Sam Lauter, lobbyist at BMWL & Partners Inc., bundled $38,850 for Lee’s re-election campaign. He was the second biggest bundler after Tourk.

“There’s no question that there are people in my line of work who use it as a tool to engage deeper with elected officials,” Lauter said, referring to bundling. “I’m not being naive.”

But he said he did not personally know anyone who bundles with that agenda. And when he bundles, he said he does it for candidates he believes in.

“My focus tends to be, I like this person, I like what they stand for,” Lauter said. In the 2015 election, he gave the maximum personal contribution to both Lee and Peskin, who are longtime political rivals.

Lauter was unfazed by the possibility of facing new restrictions.

“The rules are gonna be what the rules are, and I’ll follow them,” Lauter said. “It’s really that simple.”

The proposition is a local tailoring of the nationally focused agenda found in Represent.Us’ American Anti-Corruption Act. The good-government group says it has more than 620,000 members in 25 local chapters across the nation.

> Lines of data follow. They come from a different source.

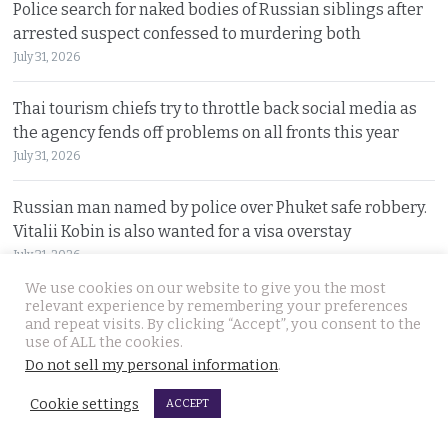
Police search for naked bodies of Russian siblings after
arrested suspect confessed to murdering both
July 31, 2026
Thai tourism chiefs try to throttle back social media as
the agency fends off problems on all fronts this year
July 31, 2026
Russian man named by police over Phuket safe robbery.
Vitalii Kobin is also wanted for a visa overstay
July 31, 2026
We use cookies on our website to give you the most
Former Filipino airline pilot who has lived in Thailand
relevant experience by remembering your preferences
and repeat visits. By clicking “Accept”, you consent to the
for 20 years found living on Bangkok’s streets
use of ALL the cookies.
July 30, 2026
Do not sell my personal information
.
Cookie settings
Prime Minister Anutin insists the Bhumjaithai Party is
ACCEPT
united and dismisses talk of a political change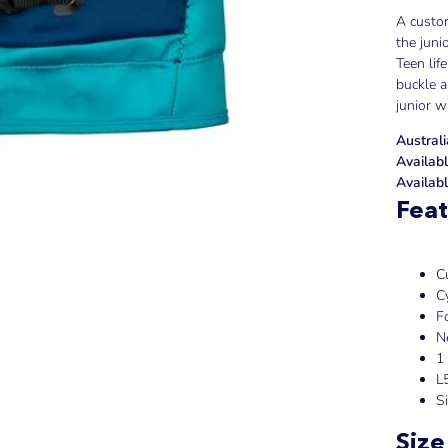
A custom
the juni
Teen lif
buckle a
junior 
Austral
Availabl
Availabl
Feat
C
C
F
N
1
L
S
Size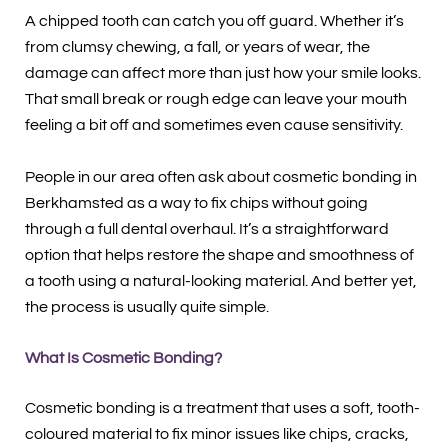
A chipped tooth can catch you off guard. Whether it’s
from clumsy chewing, a fall, or years of wear, the
damage can affect more than just how your smile looks.
That small break or rough edge can leave your mouth
feeling a bit off and sometimes even cause sensitivity.
People in our area often ask about cosmetic bonding in
Berkhamsted as a way to fix chips without going
through a full dental overhaul. It’s a straightforward
option that helps restore the shape and smoothness of
a tooth using a natural-looking material. And better yet,
the process is usually quite simple.
What Is Cosmetic Bonding?
Cosmetic bonding is a treatment that uses a soft, tooth-
coloured material to fix minor issues like chips, cracks,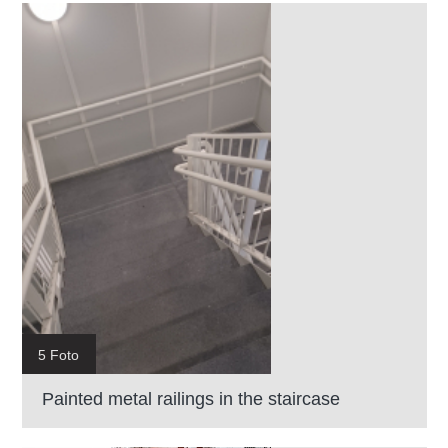
5 Foto
Painted metal railings in the staircase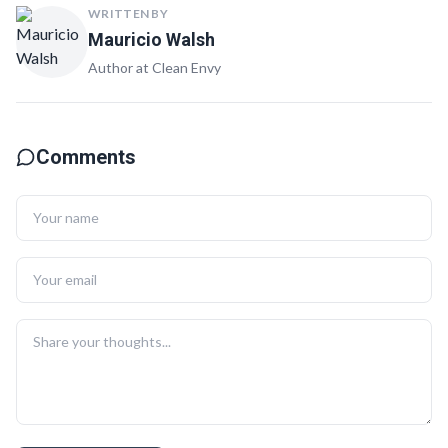
WRITTEN BY
Mauricio Walsh
Author at Clean Envy
Comments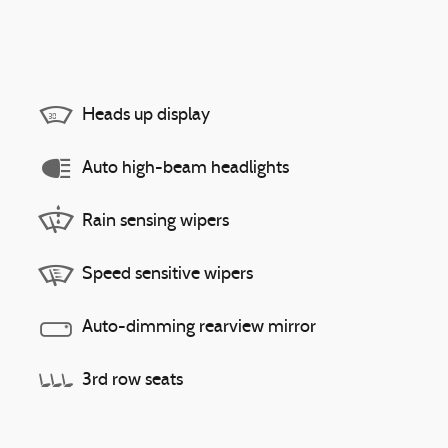
Heads up display
Auto high-beam headlights
Rain sensing wipers
Speed sensitive wipers
Auto-dimming rearview mirror
3rd row seats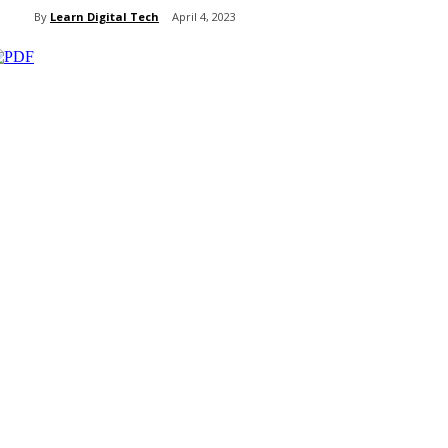
By
Learn Digital Tech
April 4, 2023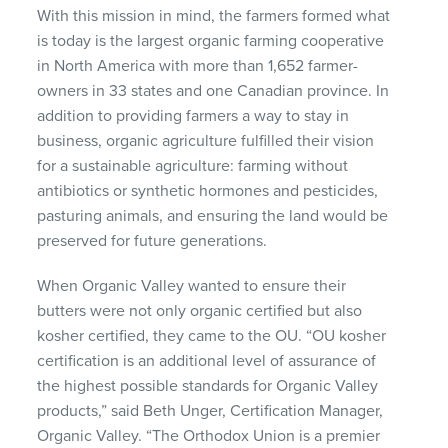
With this mission in mind, the farmers formed what
is today is the largest organic farming cooperative
in North America with more than 1,652 farmer-
owners in 33 states and one Canadian province. In
addition to providing farmers a way to stay in
business, organic agriculture fulfilled their vision
for a sustainable agriculture: farming without
antibiotics or synthetic hormones and pesticides,
pasturing animals, and ensuring the land would be
preserved for future generations.
When Organic Valley wanted to ensure their
butters were not only organic certified but also
kosher certified, they came to the OU. “OU kosher
certification is an additional level of assurance of
the highest possible standards for Organic Valley
products,” said Beth Unger, Certification Manager,
Organic Valley. “The Orthodox Union is a premier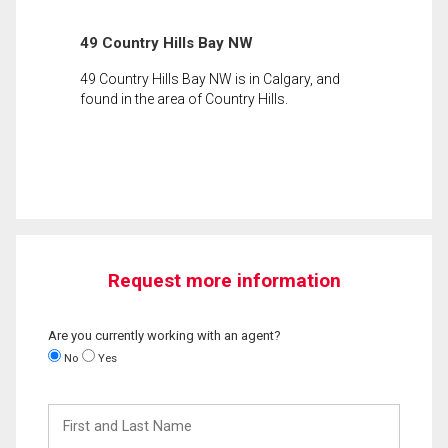
49 Country Hills Bay NW
49 Country Hills Bay NW is in Calgary, and
found in the area of Country Hills.
Request more information
Are you currently working with an agent?
No
Yes
First
and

The ballot measure received almost no public opposition. But at the commission’s July 25 meeting, Anita D. Stearns Mayo, an attorney who specializes in campaign finance law for Pillsbury Winthrop Shaw Pittman LLP, called a ban on bundled contributions unnecessary because they “are subject to detailed disclosure requirements on the lobbying reports already.” She also cited a federal court case, Green Party of Connecticut v. Jeffrey Garfield, as a precedent that such a ban would violate the First Amendment.

After the Ethics Commission voted to put the proposition on the ballot, the audience erupted into applause. The commissioners then commended the proposition’s authors.

Vice Chairperson Peter Keane praised Represent.Us, whose members were predominantly in their 20s and early 30s.

“The most refreshing thing to me is to see the vibrancy of a bunch of young people, coming forward on good-government measures. There are other organizations like Friends of Ethics and the Civil Grand Jury. For the most part, most of those folks have hair like mine,” said the ivory-haired Keane.